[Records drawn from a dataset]
++++++++++
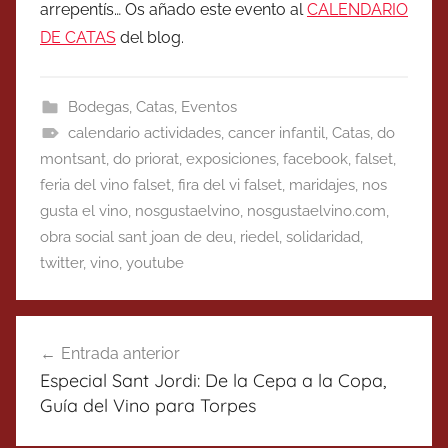
arrepentís… Os añado este evento al
CALENDARIO
DE CATAS
del blog.
Bodegas
,
Catas
,
Eventos
calendario actividades
,
cancer infantil
,
Catas
,
do
montsant
,
do priorat
,
exposiciones
,
facebook
,
falset
,
feria del vino falset
,
fira del vi falset
,
maridajes
,
nos
gusta el vino
,
nosgustaelvino
,
nosgustaelvino.com
,
obra social sant joan de deu
,
riedel
,
solidaridad
,
twitter
,
vino
,
youtube
Navegación
Entrada anterior
de
Especial Sant Jordi: De la Cepa a la Copa,
entradas
Guía del Vino para Torpes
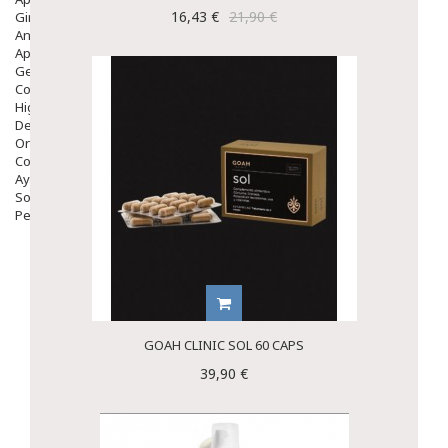
16,43 €
21,90 €
Ginecología
Anticonceptivos
Aparato Genital
Gente Mayor
Cosmética
Higiene
Dentales
Ortopedia
Complementos Nutricionales.
Ayudas
Solares
Pedido express
GOAH CLINIC SOL 60 CAPS
39,90 €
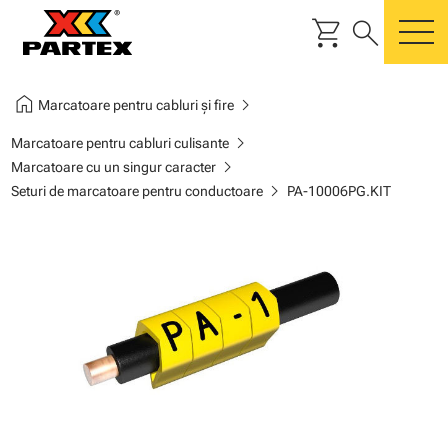
shopping_cart
search
m
home
chevron_right
Marcatoare pentru cabluri și fire
chevron_right
Marcatoare pentru cabluri culisante
chevron_right
Marcatoare cu un singur caracter
chevron_right
Seturi de marcatoare pentru conductoare
PA-10006PG.KIT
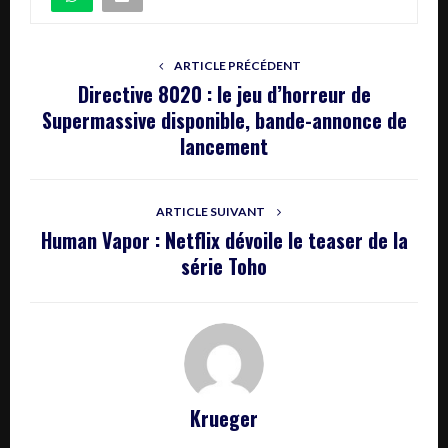
ARTICLE PRÉCÉDENT
Directive 8020 : le jeu d’horreur de
Supermassive disponible, bande-annonce de
lancement
ARTICLE SUIVANT
Human Vapor : Netflix dévoile le teaser de la
série Toho
Krueger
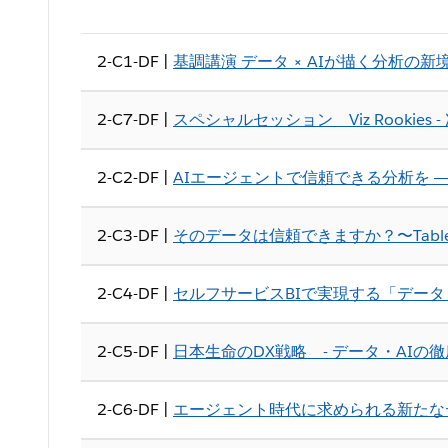
2-C1-DF |
基調講演 データ × AIが描く分析
2-C7-DF |
スペシャルセッション Viz Rookie
2-C2-DF |
AIエージェントで信頼できる分析を 
2-C3-DF |
そのデータは信頼できますか？〜Tab
2-C4-DF |
セルフサービスBIで実現する「デー
2-C5-DF |
日本生命のDX戦略 - データ・AIの
2-C6-DF |
エージェント時代に求められる新たなデ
++++++++++
● What you will do
The output should consist of every entry above, printed exactly, with the images removed.

● Your solution
arrepentís… Os añado este evento al
CALENDARIO
DE CATAS
del blog.
Bodegas
,
Catas
,
Eventos
calendario actividades
,
cancer infantil
,
Catas
,
do
montsant
,
do priorat
,
exposiciones
,
facebook
,
falset
,
feria del vino falset
,
fira del vi falset
,
maridajes
,
nos
gusta el vino
,
nosgustaelvino
,
nosgustaelvino.com
,
obra social sant joan de deu
,
riedel
,
solidaridad
,
twitter
,
vino
,
youtube
Navegación
Entrada anterior
de
Especial Sant Jordi: De la Cepa a la Copa,
entradas
Guía del Vino para Torpes
16,43 €
21,90 €
Ginecología
Anticonceptivos
Aparato Genital
Gente Mayor
Cosmética
Higiene
Dentales
Ortopedia
Complementos Nutricionales.
Ayudas
Solares
Pedido express
GOAH CLINIC SOL 60 CAPS
39,90 €
shopping_cart
search
m
home
chevron_right
Marcatoare pentru cabluri și fire
chevron_right
Marcatoare pentru cabluri culisante
chevron_right
Marcatoare cu un singur caracter
chevron_right
Seturi de marcatoare pentru conductoare
PA-10006PG.KIT
ARTICLE PRÉCÉDENT
Directive 8020 : le jeu d’horreur de
Supermassive disponible, bande-annonce de
lancement
ARTICLE SUIVANT
Human Vapor : Netflix dévoile le teaser de la
série Toho
Krueger
2-C1-DF |
基調講演 データ × AIが描く分析
2-C7-DF |
スペシャルセッション Viz Rookie
2-C2-DF |
AIエージェントで信頼できる分析を 
2-C3-DF |
そのデータは信頼できますか？〜Tab
2-C4-DF |
セルフサービスBIで実現する「デー
2-C5-DF |
日本生命のDX戦略 - データ・AIの
2-C6-DF |
エージェント時代に求められる新たなデ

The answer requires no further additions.